By Emilio Gironda, VRG Volunteer Coordinator
As of January 1, 2019 the California Health and Safety Code requires all licensed health facilities to “make available wholesome, plant-based meals of such variety as to meet the needs of patients in accordance with their physicians’ orders.” Also as of January 1, 2019 the California Penal Code mandates prisons provide “ food of such variety as may be most conducive to good health and that shall include the availability of plant-based meals…on an overall cost-neutral basis.” Both statutes define vegan/plant-based meals as “…entire meals that contain no animal products or byproducts, including meat, poultry, fish, dairy, or eggs.”

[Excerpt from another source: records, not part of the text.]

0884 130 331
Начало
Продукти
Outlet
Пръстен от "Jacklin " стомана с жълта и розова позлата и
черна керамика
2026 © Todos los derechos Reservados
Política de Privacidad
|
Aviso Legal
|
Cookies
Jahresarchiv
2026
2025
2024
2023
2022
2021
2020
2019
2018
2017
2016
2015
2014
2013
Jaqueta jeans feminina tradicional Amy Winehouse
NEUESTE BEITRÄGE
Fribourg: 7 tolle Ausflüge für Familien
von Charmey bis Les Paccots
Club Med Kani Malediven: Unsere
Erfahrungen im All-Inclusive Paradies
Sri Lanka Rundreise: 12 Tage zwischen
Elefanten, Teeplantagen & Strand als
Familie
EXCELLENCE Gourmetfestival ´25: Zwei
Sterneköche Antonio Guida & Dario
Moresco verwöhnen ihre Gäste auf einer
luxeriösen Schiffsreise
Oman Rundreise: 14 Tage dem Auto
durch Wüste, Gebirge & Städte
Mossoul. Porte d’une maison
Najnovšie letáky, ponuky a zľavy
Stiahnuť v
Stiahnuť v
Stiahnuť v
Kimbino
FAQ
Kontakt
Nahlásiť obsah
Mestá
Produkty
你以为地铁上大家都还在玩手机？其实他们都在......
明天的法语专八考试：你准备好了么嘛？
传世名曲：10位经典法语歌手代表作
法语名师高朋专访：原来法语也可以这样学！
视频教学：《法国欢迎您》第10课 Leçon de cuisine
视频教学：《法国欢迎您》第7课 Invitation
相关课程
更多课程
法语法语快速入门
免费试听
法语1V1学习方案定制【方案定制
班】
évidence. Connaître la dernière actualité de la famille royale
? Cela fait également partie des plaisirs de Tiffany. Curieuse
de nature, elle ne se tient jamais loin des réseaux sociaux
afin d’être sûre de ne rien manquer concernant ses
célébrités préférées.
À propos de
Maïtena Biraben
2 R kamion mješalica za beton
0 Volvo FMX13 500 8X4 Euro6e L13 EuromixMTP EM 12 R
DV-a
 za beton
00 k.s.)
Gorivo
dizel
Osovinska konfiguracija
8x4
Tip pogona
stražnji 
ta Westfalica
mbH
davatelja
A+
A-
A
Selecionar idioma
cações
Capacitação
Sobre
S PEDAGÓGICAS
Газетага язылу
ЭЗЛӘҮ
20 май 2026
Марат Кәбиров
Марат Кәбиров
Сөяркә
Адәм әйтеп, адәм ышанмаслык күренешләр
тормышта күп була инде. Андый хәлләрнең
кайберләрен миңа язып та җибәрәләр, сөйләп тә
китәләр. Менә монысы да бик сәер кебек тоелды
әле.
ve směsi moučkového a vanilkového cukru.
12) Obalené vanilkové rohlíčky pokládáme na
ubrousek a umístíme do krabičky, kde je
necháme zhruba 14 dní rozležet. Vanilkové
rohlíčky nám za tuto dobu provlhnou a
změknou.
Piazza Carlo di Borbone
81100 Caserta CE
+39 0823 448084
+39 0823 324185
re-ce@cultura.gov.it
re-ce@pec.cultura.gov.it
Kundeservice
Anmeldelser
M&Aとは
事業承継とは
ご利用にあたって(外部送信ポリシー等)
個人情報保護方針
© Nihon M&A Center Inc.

The last major cases before the US Supreme Court concerning prisoner rights were Burwell v. Hobby Lobby in 2014 and Holt v. Hobbes in 2015. Following in the shadow of those two cases, the US Court of Appeals for the Second Circuit (New York) in Williams v. Annucci from 2018 remanded a case back to the lower court because the burden placed on the State to provide for the prisoner’s religious dietary restrictions, which consisted partly of a vegetarian diet, was not met. The case went on to settle. Interestingly, the court expressed disappointment with New York State’s stalling the case for 7 years while the prisoner was “forced to cobble together sufficient food to eat while adhering to his protected religious diet.”